Via Pralungo, San Donà, poco più in là c’è via Balliana.
Non si sa come sia arrivato lì, ma quel posto gli piaceva.
Se ne stava lì sul ciglio della strada, incurante delle auto che passavano, rumorose. Lui era silenzioso, i piedi piantati su quella poca terra contesa all’asfalto, come radici nodose. Le gambe lunghe, robuste, appaiate a formare un tutt’uno, il tronco e il capo protesi in avanti.
Si piegava verso il sole, rizzava i capelli e intrecciava la folta chioma, fluente, a formare un ombrello. Se ne stava lì e nelle calde giornate d’estate ci potevi sostare, ed avere un po’ di refrigerio.
Un giorno si presentarono per la via dei tipi eleganti e, con aria di chi la sa lunga, cominciarono a dire: "lì la nuova porta, qui la stazione, di qua questo, di là quest’altro".
Un giorno si presentarono per la via dei tipi eleganti e, con aria di chi la sa lunga, cominciarono a dire: "lì la nuova porta, qui la stazione, di qua questo, di là quest’altro". Quando giunsero in prossimità di Cedro, lo squadrarono per bene e lo apostrofarono: "ehi tu, devi andare via!"
"Devo andare via? Ma io qui sto bene e non saprei dove altro andare", rispose Cedro con quel filo di voce di cui era capace. Poi, con il suo filo di voce, aggiunse: "Non posso esserci anch’io nel vostro progetto? C’è spazio a sufficienza, mi pare, per le tante cose nuove che avete intenzione di fare, ed anche per me. Mi basta solo questo fazzoletto di terra, non chiedo altro".
Quelli si guardarono l’un l’altro indispettiti: "Che hai capito! Quello che si farà qui non c’entra per niente! Te ne devi andare perché sei uno di strada e i tipi di strada come te non possono stare qui. Il luogo in cui ti trovi non è tuo, è nostro. E poi guardati, sei un vecchio gigante ed intralci la via, e sei anche malato. Finora abbiamo tollerato, ma ora basta."
Cedro tremò di paura a quelle parole, ma non si mosse.
Quelli aspettarono un po’ e, visto che non si muoveva, "non è finita qui" dissero, e se ne andarono via.

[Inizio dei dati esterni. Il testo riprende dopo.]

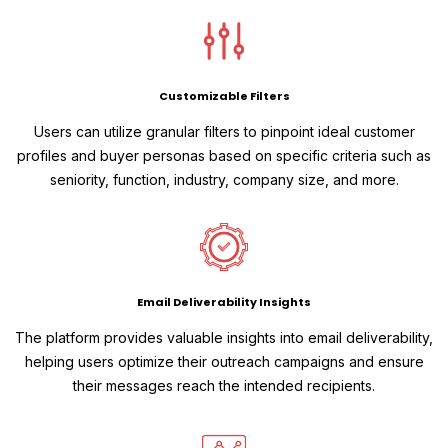
Customizable Filters
Users can utilize granular filters to pinpoint ideal customer
profiles and buyer personas based on specific criteria such as
seniority, function, industry, company size, and more.
Email Deliverability Insights
The platform provides valuable insights into email deliverability,
helping users optimize their outreach campaigns and ensure
their messages reach the intended recipients.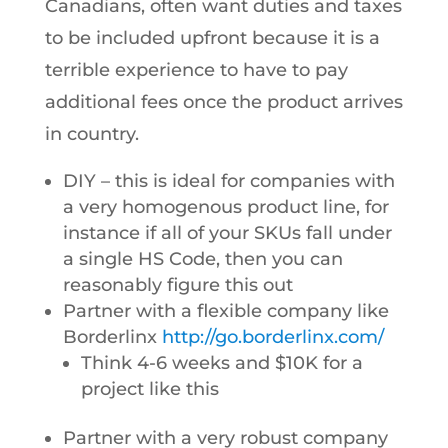
Canadians, often want duties and taxes
to be included upfront because it is a
terrible experience to have to pay
additional fees once the product arrives
in country.
DIY – this is ideal for companies with
a very homogenous product line, for
instance if all of your SKUs fall under
a single HS Code, then you can
reasonably figure this out
Partner with a flexible company like
Borderlinx
http://go.borderlinx.com/
Think 4-6 weeks and $10K for a
project like this
Partner with a very robust company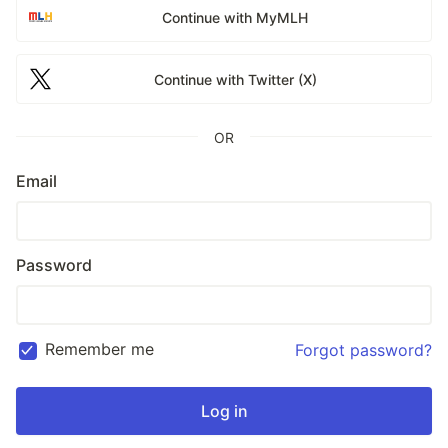
Continue with MyMLH
Continue with Twitter (X)
OR
Email
Password
Remember me
Forgot password?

Il suo amico Pino, benché dal luogo lontano in cui stava, aveva visto e sentito tutto e cercò di rincuorarlo dicendo: "Stai tranquillo amico, non ti faranno niente, vedrai, non possono."
E intanto che parlava, trasse dalla sua borsa voluminosa un carteggio.
"Questo è il regolamento del verde" affermò "e dice che anche i tipi di strada come noi hanno dei diritti, che diamine! Almeno fin che siamo in salute nessuno può farci nulla e, perdiana, tu scoppi di salute!"
Fece un lungo sospiro, poi esclamò: "Vattene subito, amico! Scappa!"
Ma Cedro si sentiva unito a quel pezzetto di terra nella buona come nella cattiva sorte. Benché preoccupato e triste, non se la sentiva di lasciare il luogo dove aveva affondato, a suo dire per sempre, le proprie radici. "Non arriveranno a tanto", sperava in cuor suo.
Passò del tempo e un po’ alla volta Cedro si era rasserenato, complici anche gli abituali giochi dei bimbi che, passando, non dimenticavano mai di fermarsi a salutarlo e chiacchierare con lui.
Ma un giorno comparve nella via, crepitando e ringhiando, un grosso macchinario e tutti capirono.
Il makman, perché proprio di quello si trattava, si fermò non molto lontano da Cedro, mostrando i suoi denti diamantati, aguzzi come lame d’ascia. Senza perdere tempo lo apostrofò: "Ehi tu, come ti permetti di calpestare la terra dove io mi trovo!" "Come posso calpestare la terra dove ci stai tu, se io mi trovo dall’altro lato della strada?"
Il makman, irritato dalla risposta di Cedro e schiumando di rabbia, sibilò: "Tu, ti hanno sentito che hai parlato male di me!" "Come potevo parlare male di te se è la prima volta che ti vedo!" rispose Cedro. E il makman di rimando: "Se non sei stato tu, sono stati di certo i tuoi parenti."
Detto questo attraversò di corsa la strada, avventandosi su Cedro.
In breve tempo lo dilaniò con i suoi denti diamantati.
Non restò nulla di Cedro, nemmeno il suo ceppo, che testimoniasse di lui e della sua presenza nei secoli.